CHILD syndrome ichthyosis
Overview
Ichthyosis refers to a relatively uncommon group of skin disorders characterized by the presence of excessive amounts of dry surface scales. It is regarded as a disorder of keratinization or cornification, and it is due to abnormal epidermal differentiation or metabolism. The ichthyosiform dermatoses may be classified according to clinical manifestations, genetic presentation, and histologic findings.
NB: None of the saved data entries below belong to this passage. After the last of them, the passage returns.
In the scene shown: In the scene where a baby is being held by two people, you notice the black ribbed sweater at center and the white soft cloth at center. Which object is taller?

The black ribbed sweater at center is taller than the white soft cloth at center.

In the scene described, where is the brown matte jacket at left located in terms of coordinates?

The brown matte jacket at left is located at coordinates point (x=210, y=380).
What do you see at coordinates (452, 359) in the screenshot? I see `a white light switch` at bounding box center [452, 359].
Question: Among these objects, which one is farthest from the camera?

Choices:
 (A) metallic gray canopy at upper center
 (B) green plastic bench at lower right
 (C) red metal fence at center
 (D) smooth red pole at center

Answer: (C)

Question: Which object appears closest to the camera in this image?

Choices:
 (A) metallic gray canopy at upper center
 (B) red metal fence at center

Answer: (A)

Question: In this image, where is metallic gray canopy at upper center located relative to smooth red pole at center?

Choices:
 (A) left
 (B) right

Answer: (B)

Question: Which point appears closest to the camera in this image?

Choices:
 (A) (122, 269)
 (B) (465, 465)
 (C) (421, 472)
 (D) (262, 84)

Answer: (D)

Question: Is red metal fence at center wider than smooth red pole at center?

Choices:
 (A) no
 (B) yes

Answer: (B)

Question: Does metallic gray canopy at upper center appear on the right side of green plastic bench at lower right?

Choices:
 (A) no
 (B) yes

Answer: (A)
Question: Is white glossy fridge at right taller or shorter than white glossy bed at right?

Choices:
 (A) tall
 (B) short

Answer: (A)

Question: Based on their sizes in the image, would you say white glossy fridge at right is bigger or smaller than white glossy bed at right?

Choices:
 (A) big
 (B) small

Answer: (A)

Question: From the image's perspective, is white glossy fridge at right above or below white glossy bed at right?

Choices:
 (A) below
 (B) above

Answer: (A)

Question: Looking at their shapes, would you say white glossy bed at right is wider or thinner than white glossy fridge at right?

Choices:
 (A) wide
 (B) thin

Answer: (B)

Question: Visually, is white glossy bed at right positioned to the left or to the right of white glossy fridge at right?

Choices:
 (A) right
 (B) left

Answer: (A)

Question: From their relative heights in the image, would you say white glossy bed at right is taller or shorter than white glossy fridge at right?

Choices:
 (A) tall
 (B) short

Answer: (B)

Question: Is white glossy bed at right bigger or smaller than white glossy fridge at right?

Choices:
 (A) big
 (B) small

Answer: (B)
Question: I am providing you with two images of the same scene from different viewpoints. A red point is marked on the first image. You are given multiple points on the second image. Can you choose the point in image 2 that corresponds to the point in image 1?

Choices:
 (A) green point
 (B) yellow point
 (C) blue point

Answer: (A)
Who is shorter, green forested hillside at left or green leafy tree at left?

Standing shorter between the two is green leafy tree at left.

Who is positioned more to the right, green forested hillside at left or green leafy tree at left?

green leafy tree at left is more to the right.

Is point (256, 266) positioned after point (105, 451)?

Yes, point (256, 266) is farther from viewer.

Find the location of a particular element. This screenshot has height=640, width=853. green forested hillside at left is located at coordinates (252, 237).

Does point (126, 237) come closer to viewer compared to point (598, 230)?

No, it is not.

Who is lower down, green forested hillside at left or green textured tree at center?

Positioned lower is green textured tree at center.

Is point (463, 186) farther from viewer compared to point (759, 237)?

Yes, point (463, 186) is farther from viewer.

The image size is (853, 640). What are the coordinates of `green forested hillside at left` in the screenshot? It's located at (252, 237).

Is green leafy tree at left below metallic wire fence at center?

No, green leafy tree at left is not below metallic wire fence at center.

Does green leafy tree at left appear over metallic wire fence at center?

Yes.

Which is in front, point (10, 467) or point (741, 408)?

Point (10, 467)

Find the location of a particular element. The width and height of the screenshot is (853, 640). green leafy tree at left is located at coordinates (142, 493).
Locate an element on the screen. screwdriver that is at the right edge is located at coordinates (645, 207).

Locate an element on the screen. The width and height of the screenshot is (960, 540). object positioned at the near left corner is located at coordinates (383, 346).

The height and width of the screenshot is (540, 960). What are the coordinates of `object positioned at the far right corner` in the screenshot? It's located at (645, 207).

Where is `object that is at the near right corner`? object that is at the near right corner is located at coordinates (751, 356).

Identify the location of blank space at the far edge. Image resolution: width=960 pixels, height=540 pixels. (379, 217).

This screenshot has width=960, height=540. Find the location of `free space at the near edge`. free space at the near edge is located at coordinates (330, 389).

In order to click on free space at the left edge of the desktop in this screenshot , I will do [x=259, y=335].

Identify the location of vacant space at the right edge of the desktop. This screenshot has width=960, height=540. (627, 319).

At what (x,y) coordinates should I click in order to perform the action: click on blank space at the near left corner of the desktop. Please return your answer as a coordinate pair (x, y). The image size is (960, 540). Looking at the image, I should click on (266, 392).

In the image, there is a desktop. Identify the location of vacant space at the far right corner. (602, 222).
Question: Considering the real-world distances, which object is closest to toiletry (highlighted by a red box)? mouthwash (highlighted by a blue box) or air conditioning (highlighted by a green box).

Inherited and acquired forms of ichthyosis have been described, and ocular alterations may occur in specific subtypes.
Symptoms
Conjunctiva - Keratinization and thickening secondary to ectropion Cornea * Exposure keratitis secondary to ectropion * Unilateral megalocornea (lamellar ichthyosis) * Pre-Descemet membrane opacities (X-linked ichthyosis) * Recurrent corneal erosion * Band keratopathy * Salzmann nodules (ichthyosis vulgaris) * Microphthalmos (rare) * Anterior chamber cleavage syndrome (rare) * Enlarged corneal nerves (common to all forms) * Stromal vascularization * Limbal stem cell deficiency (KID syndrome [common])
Diagnosis
A physician often can diagnose ichthyosis by looking at the skin. A family history is also very useful. In some cases, a skin biopsy will be done to help to confirm the diagnosis. In a biopsy, a small piece of skin is removed and examined under a microscope. In some instances, genetic testing may be helpful in making a diagnosis. Ichthyosis is not more or less common in any ethnic group. As of now, there is no way to prevent ichthyosis.
Treatment
Treatments for ichthyosis often take the form of topical application of creams and emollient oils, in an attempt to hydrate the skin. Retinoids are also used for some conditions. Exposure to sunlight may improve or worsen the condition. There can be ocular manifestations of ichthyosis, such as corneal and ocular surface diseases. Vascularizing keratitis, which is more commonly found in congenital keratitis-ichythosis-deafness (KID), may worsen with isotretinoin therapy.